The five different foods eaten at festival are also carefully chosen for their symbolic significance. Two kind of rice are prepared: ball of rice, signifying Karen unity and sticky rice, symbolizing Karen sincerity and faithfulness. Bananas are brought to the ceremony to signify honesty, friendliness and mutual help. Both of the sticky rice and bananas also signify the unification of the Pwo and Skaw sub groups of the Karen. Sugar cane joins the festive menu to symbolize the regenerative vitality of the Karen people.
Water is drunk as recognition of its life- giving properties, these ceremonies begin with prayers imploring the spirits or return from wherever they are roaming and to stay in the family and community. The practice of Karen traditional wrist tying started at Gobi desert, where our ancestors came across to get into Burma hundred years ago. We traditionally believed in spirit and in order to protect bad spirit from harming us, we used white needle, twisted it on our hand as a sign of Holy Spirit to defeat evils. White needle on our hand also reminds us that we are Karen: we are the same groups of people.
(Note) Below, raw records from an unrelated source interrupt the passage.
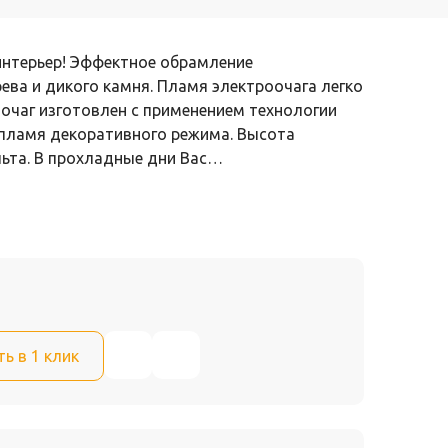
интерьер! Эффектное обрамление
ева и дикого камня. Пламя электроочага легко
 очаг изготовлен с применением технологии
 пламя декоративного режима. Высота
льта. В прохладные дни Вас…
ть в 1 клик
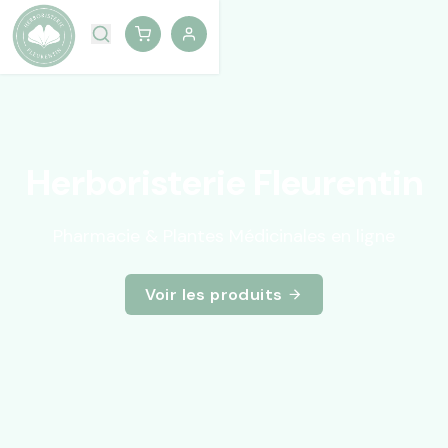
Herboristerie Fleurentin
Pharmacie & Plantes Médicinales en ligne
Voir les produits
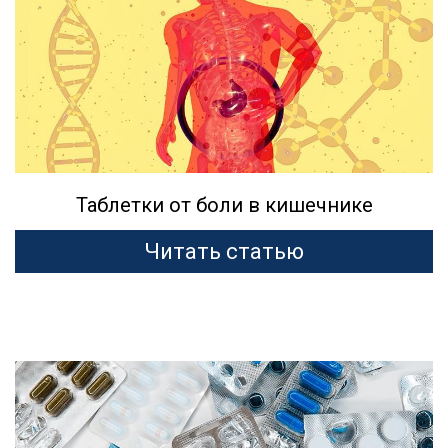
Таблетки от боли в кишечнике
Читать статью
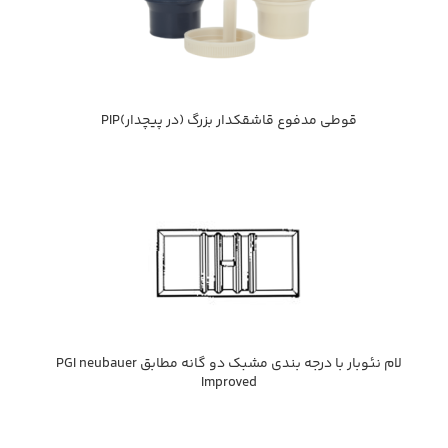
قوطي مدفوع قاشقكدار بزرگ (در پيچدار)PIP
لام نئوبار با درجه بندي مشبك دو گانه مطابق PGI neubauer
Improved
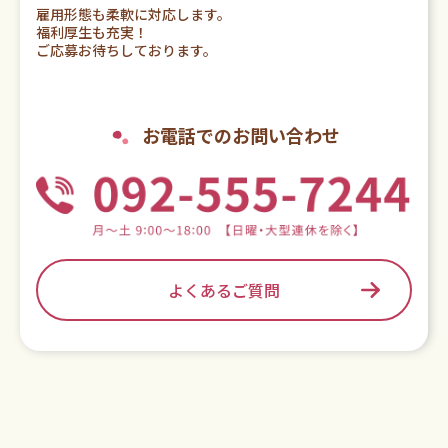
雇用形態も柔軟に対応します。
福利厚生も充実！
ご応募お待ちしております。
お電話でのお問い合わせ
よくあるご質問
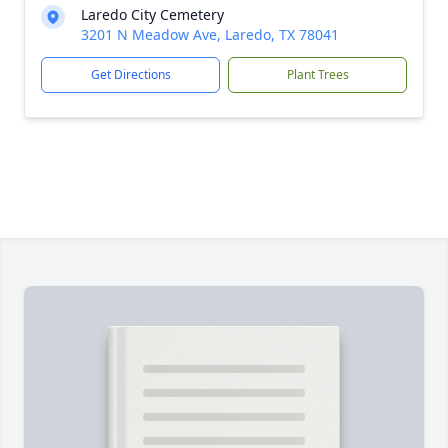
Laredo City Cemetery
3201 N Meadow Ave, Laredo, TX 78041
Get Directions
Plant Trees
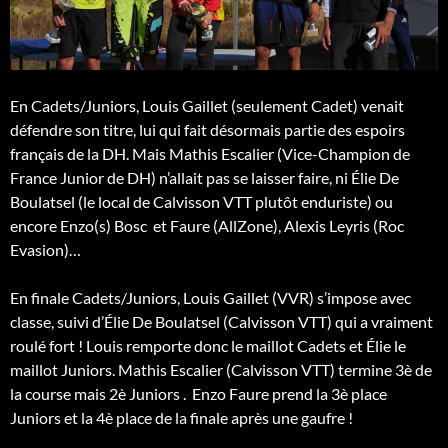
En Cadets/Juniors, Louis Gaillet (seulement Cadet) venait
défendre son titre, lui qui fait désormais partie des espoirs
français de la DH. Mais Mathis Escalier (Vice-Champion de
France Junior de DH) n’allait pas se laisser faire, ni Élie De
Boulatsel (le local de Calvisson VTT plutôt enduriste) ou
encore Enzo(s) Bosc et Faure (AllZone), Alexis Leyris (Roc
Evasion)…
En finale Cadets/Juniors, Louis Gaillet (VVR) s’impose avec
classe, suivi d’Élie De Boulatsel (Calvisson VTT) qui a vraiment
roulé fort ! Louis remporte donc le maillot Cadets et Élie le
maillot Juniors. Mathis Escalier (Calvisson VTT) termine 3è de
la course mais 2è Juniors . Enzo Faure prend la 3è place
Juniors et la 4è place de la finale après une gaufre !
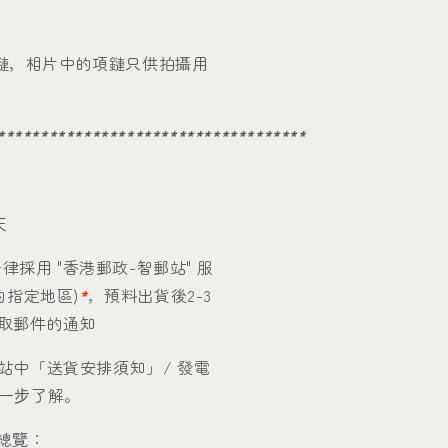
含項鏈，相片中的項鏈只供拍攝用
************************************
天
律採用 "香港郵政-智郵站" 服
的指定地區)
*
，預料出貨後2-3
取郵件的通知
站中「送貨安排須知」/ 發電
一步了解。
區總覽：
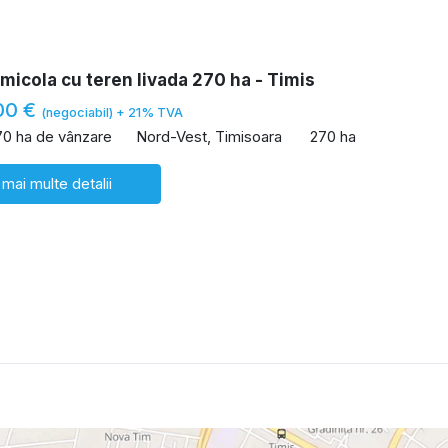
icola cu teren livada 270 ha - Timis
00 €
(negociabil) + 21% TVA
70 ha de vânzare
Nord-Vest, Timisoara
270 ha
 mai multe detalii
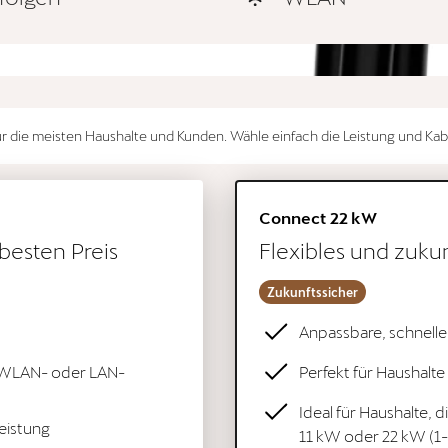
 die meisten Haushalte und Kunden. Wähle einfach die Leistung und Kabe
Connect 22 kW
besten Preis
Flexibles und zuku
Zukunftssicher
Anpassbare, schnelle
m WLAN- oder LAN-
Perfekt für Haushal
Ideal für Haushalte, d
leistung
11 kW oder 22 kW (1-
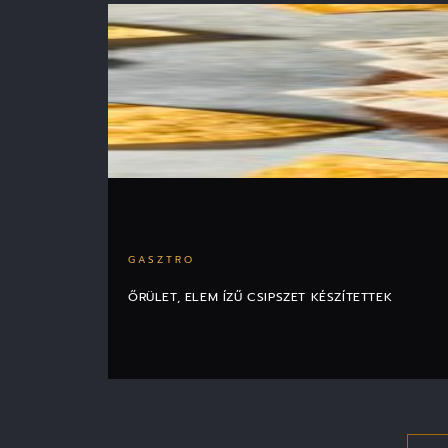
GASZTRO
ŐRÜLET, ELEM ÍZŰ CSIPSZET KÉSZÍTETTEK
In the past, our ancestors stayed closed to other groups of people and in order to separate or notice them from other, older Karen marked their children with red and white thread.
There are seven types of wrist tying: 1- for the new born baby.
2- In the marriage ceremony.
3- Before and after making the journey.
4-when a person is physically unwell.
5-when a person is in frighten.
6- After the funeral service.
7- In every month of August of the Year
Our forefathers who led us from Yunnan are:
1- Phue Tot Mae Par
2- Phue Ka Sount Mae Par
3- Phue Ta Kae
4- Phue Kyar pon
5- Phue La Young Hae
6- Phue Maung Tot
7- Phue Phar Theint
8- Phue Ka Ton and
9- Phue Pa La Thu Laung.
In conclusion, it is an inheritance that our forefather left for us, by tying with white cotton on wrist the holy spirit dwell in the body and expel the evil spirit out of the body and in this celebration remind us to reflect the day of our departure from Babylon so we need to cherish our loving Karen Traditional Wrist Tying generation by generation to remember our ancestors and maintain our culture.